Dawn of the New Everything Encounters with Reality and Virtual Reality

2022-02-26 22:23

  • History of VR
    • Ivan Sutherland started the field of computer graphics with his work on SketchPad. In 1965 he proposed a head-mounted display called "the ultimate display"
  • What is VR?
    • Throughout the book Lanier revises a possible definition over and over again.
    • 1: A twenty-first century art form that will weave together the three great twentieth-century arts: cinema, jazz and programming.
      • The promise of VR is producing arbitrary experience - shared between people through conversation. Untethered from the realities of the physical world. This is an idealistic definition
    • 2: A simulated new frontier that can evoke a grandiosity recalling the age of exploration or the wild west
    • 3: Hope for a medium that can convey dreaming
    • 4: The substitution of the interface between a person and the physical environment with an interface to a simulated environment
    • 5: A mirror image of an person's sensory and motor organs, or if you like, an inversion of a person.

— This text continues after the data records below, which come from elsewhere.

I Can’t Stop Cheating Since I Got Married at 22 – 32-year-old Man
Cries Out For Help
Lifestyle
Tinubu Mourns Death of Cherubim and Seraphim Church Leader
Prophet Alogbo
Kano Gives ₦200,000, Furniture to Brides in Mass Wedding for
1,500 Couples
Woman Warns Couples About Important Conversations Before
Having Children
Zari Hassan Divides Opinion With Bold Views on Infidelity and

      • This definition is so interesting. The hole in a VR world is person shaped - the person who's in the virtual environment. The world wraps around that hole. A revelatory realisation is that when you turn left in a VR headset, the whole virtual world turns right to compensate.

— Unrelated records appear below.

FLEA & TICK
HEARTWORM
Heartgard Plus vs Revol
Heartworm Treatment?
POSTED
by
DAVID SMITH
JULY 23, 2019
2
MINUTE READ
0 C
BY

    • 6: An ever growing set of gadgets that work together and match up with human sensory or motor organs. Goggles, gloves, floors that scroll, so you can feel like you're walking far in the virtual world even though you remain in the same physical spot; the list will never end. - The list will never end because virtual reality will never fully 'trick' us into believing it is reality. That's because humans, and how we comprehend reality, is not a fixed point. We will always evolve to better know what is reality and what is not. CGI which looked incredible only 10 years ago now looks dated.

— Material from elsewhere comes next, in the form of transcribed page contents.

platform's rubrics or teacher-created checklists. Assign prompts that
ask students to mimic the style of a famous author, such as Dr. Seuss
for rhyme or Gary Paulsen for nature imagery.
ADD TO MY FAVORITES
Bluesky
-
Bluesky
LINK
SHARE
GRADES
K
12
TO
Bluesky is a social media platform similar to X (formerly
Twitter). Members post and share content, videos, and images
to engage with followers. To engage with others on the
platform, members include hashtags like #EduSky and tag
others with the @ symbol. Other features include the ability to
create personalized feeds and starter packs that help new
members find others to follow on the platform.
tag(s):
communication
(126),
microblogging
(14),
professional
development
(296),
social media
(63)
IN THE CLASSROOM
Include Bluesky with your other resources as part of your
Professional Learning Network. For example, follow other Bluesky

    • 7: A coarser, simulated reality fosters appreciation of the depth of physical reality in comparison. As VR progresses in the future, human perception will be nurtured by it and will learn to find even more depth in physical reality.
    • 8: Technology that rallies the brain to fill in the blanks and cover over the mistakes of a simulator, in order to make a simulated reality seem better than it ought to. - Science is about approach rather than arrival. Two scientific theories can be useful, and produce useful things for humans, but reach a point where they disagree.
    • 9: The investigation of the sensorimotor loop that connects people with their world and the ways it can be tweaked through engineering. The investigation has no end, since people change under investigation. - We do not see like a camera. If we kept still like a camera we wouldn't be able to see. The brain is more like a spy submarine running constant experiments to work out what's in front of us.
    • 10: Reality, from a cognitive point of view, is the brain's expectation of the next moment. In virtual reality, the brain has been persuaded to expect virtual stuff instead of real stuff for a while. - This feels key to that moment when you take the VR headset off and reality seems more vivid for a few moments. Jaron Lanier used to give flowers to people who took the headset off for the first time and they seemed to experience flowers for the first time all over again.
    • 11: VR is the most centrally situated discipline - It connects to science, perception, art, everything...
    • 12: VR is the technology of noticing experience itself
    • 13: The perfect tool for the perfect, perfectly evil Skinner box
  • The great thing about VR is the moment you take it off.
    • VR is a trick. The stereoscopic images make it seem like you're looking at / inhabiting a 3d space. But you're not.
    • I wonder how rudimentarily we can recreate this feeling of 3D space. Also see [[Zeeman's Paradox]]
  • Can you [[See yourself seeing]] in VR?